Pour rassurer le syndicat et éviter de s’aliéner sa direction et ses membres hostiles, Sanders a assuré qu’il ne ferait « jamais rien pour diminuer la protection sociale pour laquelle syndicats et travailleurs ont combattu ». « Avec Medicare for all, a-t-il assuré, la couverture santé sera préservée et étendue à tous, y compris les travailleurs des casinos syndiqués et le personnel de service, mais aussi ceux qui ne le sont pas, et les travailleurs en grève qui luttent pour leur droit. »

Geoconda Argüello-Kline n’est toujours pas satisfaite. « Nous pouvons choisir de garder notre système : il n’a pas dit que ce serait le cas. »

Les adversaires de Biden se sont évidemment engouffrés dans la brèche, tandis que Sanders, déjà vainqueur du vote populaire dans l’Iowa et le New Hampshire, apparaît à nouveau comme le favori dans le Nevada face à un camp centriste divisé.
En difficulté dans la primaire, Joe Biden, ancien vice-président de Barack Obama, a bruyamment défendu les Culinary Workers et estimé que le nouveau système public remettrait en cause la réforme partielle de la santé mise en place par l’ancien président. « Je ne laisserai pas cela se passer ! », a-t-il tonné, dramatique, lors d’une soirée de gala organisée par les démocrates du Nevada.

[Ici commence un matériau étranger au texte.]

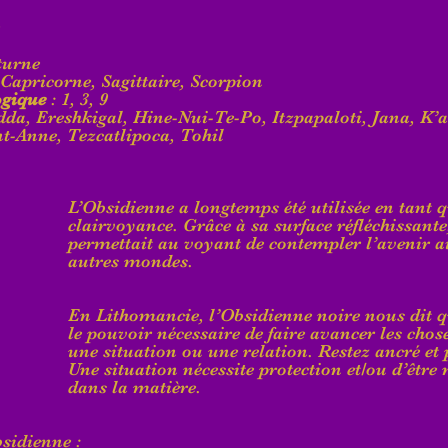
turne
: Capricorne, Sagittaire, Scorpion
gique
 : 1, 3, 9
Edda, Ereshkigal, Hine-Nui-Te-Po, Itzpapaloti, Jana, K’a
t-Anne, Tezcatlipoca, Tohil  
L’Obsidienne a longtemps été utilisée en tant 
clairvoyance. Grâce à sa surface réfléchissante,
permettait au voyant de contempler l’avenir ai
autres mondes.
En Lithomancie, l’Obsidienne noire nous dit 
le pouvoir nécessaire de faire avancer les chos
une situation ou une relation. Restez ancré et 
Une situation nécessite protection et/ou d’être
dans la matière.
bsidienne :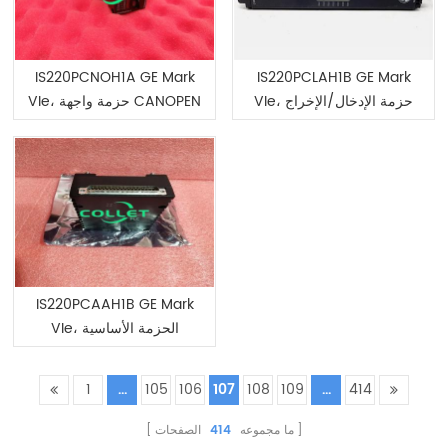
IS220PCNOH1A GE Mark
IS220PCLAH1B GE Mark
VIe، حزمة الإدخال/الإخراج
VIe، حزمة واجهة CANOPEN
التناظرية
IS220PCAAH1B GE Mark
VIe، الحزمة الأساسية
التناظرية للداخل/الخارج
1
...
105
106
107
108
109
...
414
ما مجموعه
414
الصفحات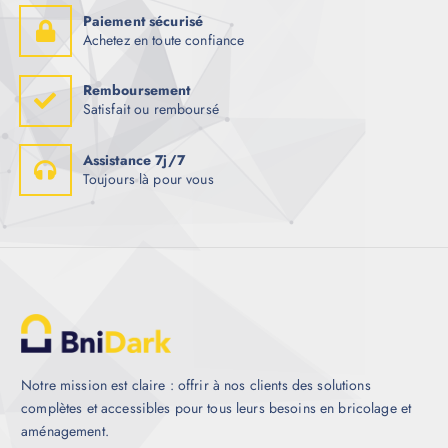
Paiement sécurisé
Achetez en toute confiance
Remboursement
Satisfait ou remboursé
Assistance 7j/7
Toujours là pour vous
Notre mission est claire : offrir à nos clients des solutions
complètes et accessibles pour tous leurs besoins en bricolage et
aménagement.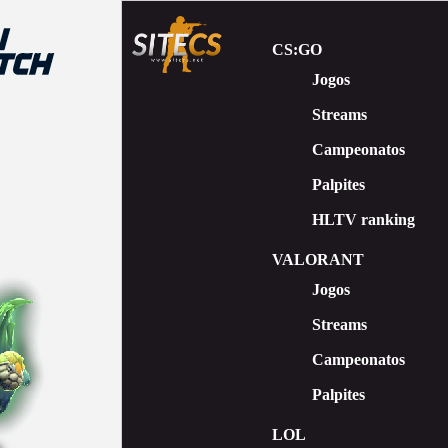
CS:GO
Jogos
Streams
Сampeonatos
Palpites
HLTV ranking
VALORANT
Jogos
Streams
Campeonatos
Palpites
LOL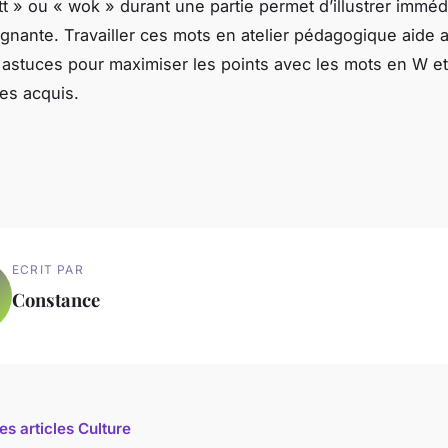
tt » ou « wok » durant une partie permet d’illustrer imméd
agnante. Travailler ces mots en atelier pédagogique aide 
s astuces pour maximiser les points avec les mots en W et
les acquis.
ECRIT PAR
Constance
es articles Culture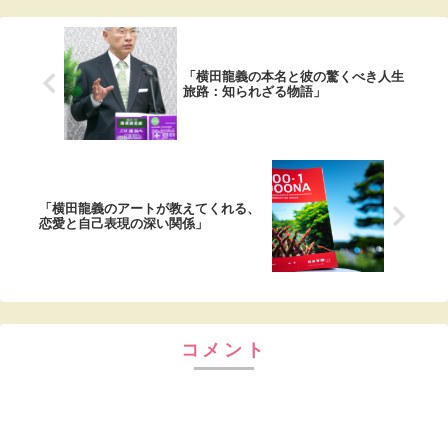
「横田龍義の本名と彼の驚くべき人生
旅路：知られざる物語」
「横田龍義のアートが教えてくれる、
恋愛と自己表現の深い関係」
コメント
コメントを書き込む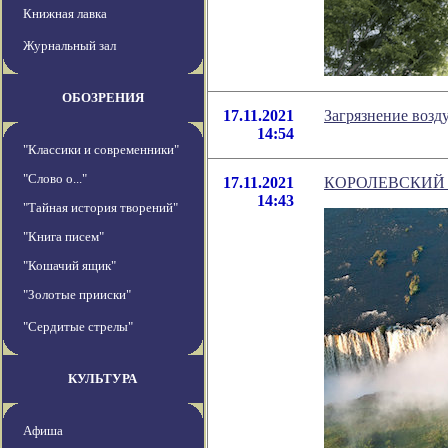
Книжная лавка
Журнальный зал
ОБОЗРЕНИЯ
17.11.2021
Загрязнение возду
14:54
"Классики и современники"
"Слово о..."
17.11.2021
КОРОЛЕВСКИЙ
14:43
"Тайная история творений"
"Книга писем"
"Кошачий ящик"
"Золотые прииски"
"Сердитые стрелы"
КУЛЬТУРА
Афиша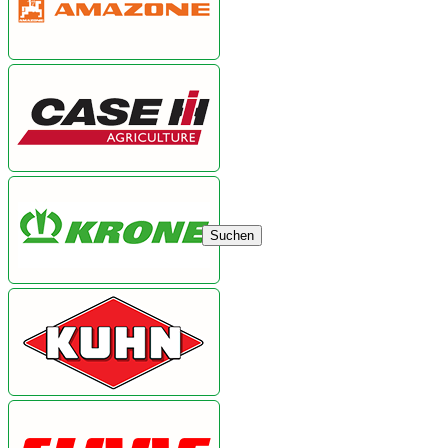
Suchen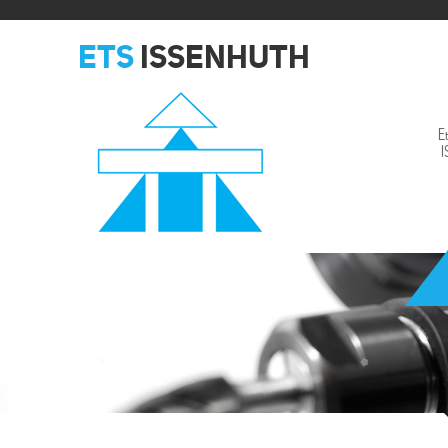
ETS
ISSENHUTH
E
Issenhuth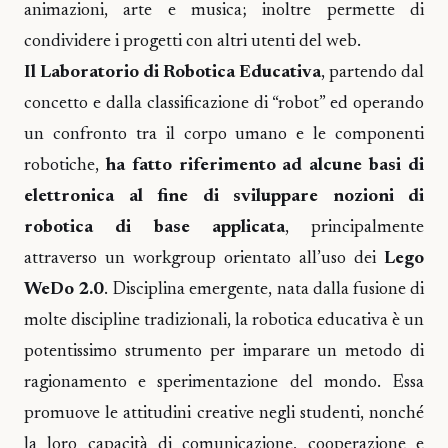
animazioni, arte e musica; inoltre permette di
condividere i progetti con altri utenti del web.
Il Laboratorio di Robotica Educativa
, partendo dal
concetto e dalla classificazione di “robot” ed operando
un confronto tra il corpo umano e le componenti
robotiche,
ha fatto riferimento ad alcune basi di
elettronica al fine di sviluppare nozioni di
robotica di base applicata
, principalmente
attraverso un workgroup orientato all’uso dei
Lego
WeDo 2.0
. Disciplina emergente, nata dalla fusione di
molte discipline tradizionali, la robotica educativa è un
potentissimo strumento per imparare un metodo di
ragionamento e sperimentazione del mondo. Essa
promuove le attitudini creative negli studenti, nonché
la loro capacità di comunicazione, cooperazione e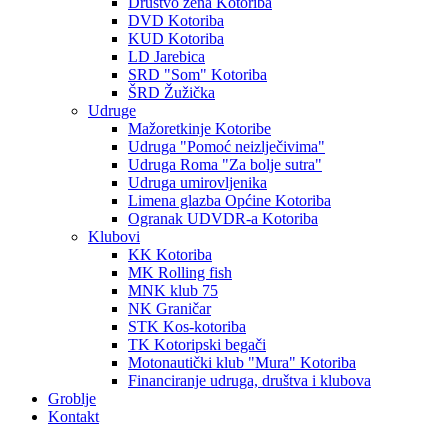
Društvo žena Kotoriba
DVD Kotoriba
KUD Kotoriba
LD Jarebica
SRD "Som" Kotoriba
ŠRD Žužička
Udruge
Mažoretkinje Kotoribe
Udruga "Pomoć neizlječivima"
Udruga Roma "Za bolje sutra"
Udruga umirovljenika
Limena glazba Općine Kotoriba
Ogranak UDVDR-a Kotoriba
Klubovi
KK Kotoriba
MK Rolling fish
MNK klub 75
NK Graničar
STK Kos-kotoriba
TK Kotoripski begači
Motonautički klub "Mura" Kotoriba
Financiranje udruga, društva i klubova
Groblje
Kontakt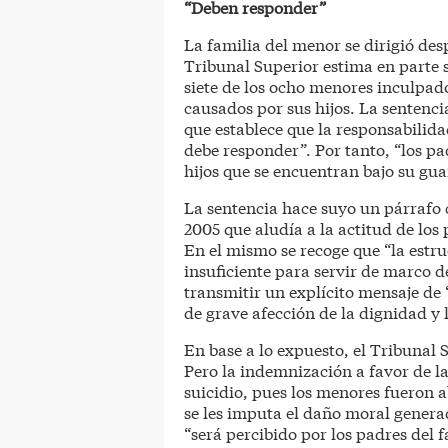
“Deben responder”
La familia del menor se dirigió des
Tribunal Superior estima en parte 
siete de los ocho menores inculpad
causados por sus hijos. La sentencia
que establece que la responsabilida
debe responder”. Por tanto, “los pa
hijos que se encuentran bajo su gua
La sentencia hace suyo un párrafo 
2005 que aludía a la actitud de los
En el mismo se recoge que “la estr
insuficiente para servir de marco 
transmitir un explícito mensaje de 
de grave afección de la dignidad y
En base a lo expuesto, el Tribunal 
Pero la indemnización a favor de la
suicidio, pues los menores fueron ab
se les imputa el daño moral genera
“será percibido por los padres del f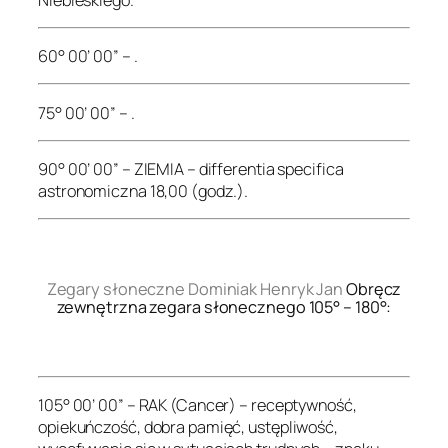
60° 00’ 00” – .
75° 00’ 00” – .
90° 00’ 00” – ZIEMIA – differentia specifica
astronomiczna 18,00 (godz.).
.
Zegary słoneczne Dominiak Henryk Jan
Obręcz
zewnętrzna zegara słonecznego 105° – 180°:
.
105° 00’ 00” – RAK (Cancer) – receptywność,
opiekuńczość, dobra pamięć, ustępliwość,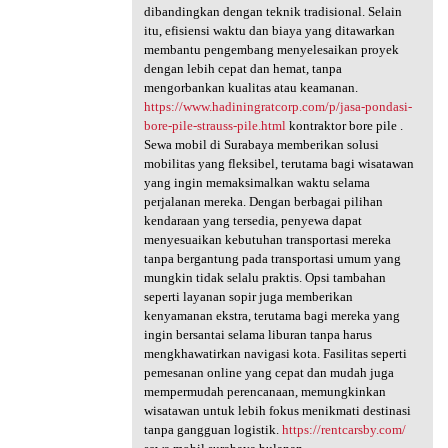
dibandingkan dengan teknik tradisional. Selain
itu, efisiensi waktu dan biaya yang ditawarkan
membantu pengembang menyelesaikan proyek
dengan lebih cepat dan hemat, tanpa
mengorbankan kualitas atau keamanan.
https://www.hadiningratcorp.com/p/jasa-pondasi-
bore-pile-strauss-pile.html
kontraktor bore pile .
Sewa mobil di Surabaya memberikan solusi
mobilitas yang fleksibel, terutama bagi wisatawan
yang ingin memaksimalkan waktu selama
perjalanan mereka. Dengan berbagai pilihan
kendaraan yang tersedia, penyewa dapat
menyesuaikan kebutuhan transportasi mereka
tanpa bergantung pada transportasi umum yang
mungkin tidak selalu praktis. Opsi tambahan
seperti layanan sopir juga memberikan
kenyamanan ekstra, terutama bagi mereka yang
ingin bersantai selama liburan tanpa harus
mengkhawatirkan navigasi kota. Fasilitas seperti
pemesanan online yang cepat dan mudah juga
mempermudah perencanaan, memungkinkan
wisatawan untuk lebih fokus menikmati destinasi
tanpa gangguan logistik.
https://rentcarsby.com/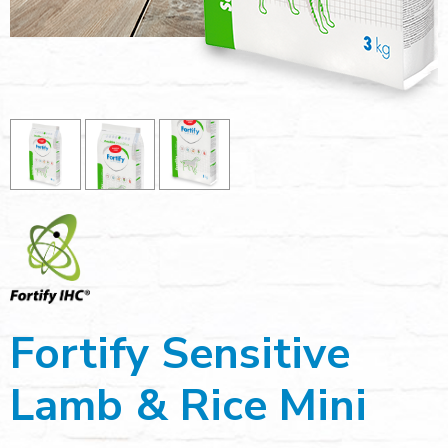
Fortify Sensitive
Lamb & Rice Mini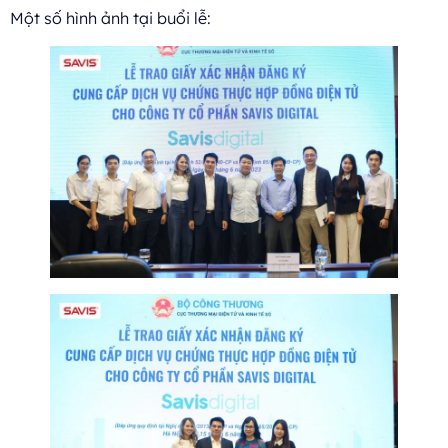
Một số hình ảnh tại buổi lễ: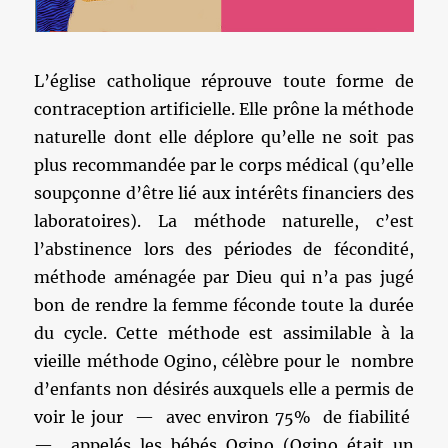
L’église catholique réprouve toute forme de
contraception artificielle. Elle prône la méthode
naturelle dont elle déplore qu’elle ne soit pas
plus recommandée par le corps médical (qu’elle
soupçonne d’être lié aux intérêts financiers des
laboratoires). La méthode naturelle, c’est
l’abstinence lors des périodes de fécondité,
méthode aménagée par Dieu qui n’a pas jugé
bon de rendre la femme féconde toute la durée
du cycle. Cette méthode est assimilable à la
vieille méthode Ogino, célèbre pour le nombre
d’enfants non désirés auxquels elle a permis de
voir le jour — avec environ 75% de fiabilité
— appelés les bébés Ogino (Ogino était un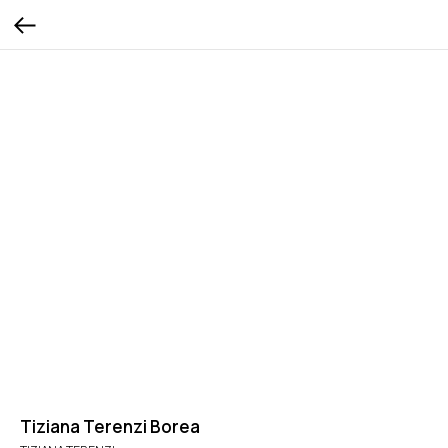
Tiziana Terenzi Borea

Biden, tout comme le maire de South Bend (Indiana) Pete Buttigieg, qui rêve d’incarner le centre dans la primaire face à Sanders, proposent, eux, d’ajouter une option publique aux côtés des assurances privées. Libre à qui voudrait de la choisir, ou pas.

Buttigieg dénonce la proposition « clivante » de Sanders. L’ancien vice-président d’Obama, lui, met en avant le coût de Medicare for all, estimé à 30 milliards de dollars sur dix ans. Il affirme aussi que la réforme ne pourra être votée en l’état. « Les démocrates de la Chambre des représentants n’en veulent pas », prévient-il.

Sur ce point, Biden n’a pas tort. En cas d’élection, un président Sanders devrait sans doute faire avec un Congrès hostile, avec lequel il devrait négocier, même dans l’hypothèse (très incertaine) où le Sénat aujourd’hui républicain serait à nouveau contrôlé par les démocrates en janvier 2021.

Ce week-end, l’élue de New York Alexandria Ocasio-Cortez, proche de Sanders, a admis que la partie ne serait pas simple. « Un président n’a pas de baguette magique pour passer la législation qu’il veut, a-t-elle dit. Le pire scénario ? Nous faisons beaucoup de compromis et choisissons l’option publique. Est-ce un cauchemar ? Je ne pense pas. »

Sanders a expliqué que sa réforme serait payée par des taxes supplémentaires. Il assure que les bénéfices de la mesure dépasseront largement son coût budgétaire, citant notamment une étude parue ces derniers jours dans la revue scientifique The Lancet, qui promet la somme astronomique de 450 milliards d’économies annuelles sur les dépenses de santé, et 68 000 vies sauvées.

Mais sa campagne se prépare aussi à l’hypothèse d’une nomination, à l’issue de laquelle le sénateur du Vermont jugé trop à gauche par de nombreux électeurs démocrates serait tenu de rassembler large face à Trump : dans cette hypothèse, pas question d’apparaître trop buté sur un sujet, la santé, qui sera forcément au cœur de la campagne.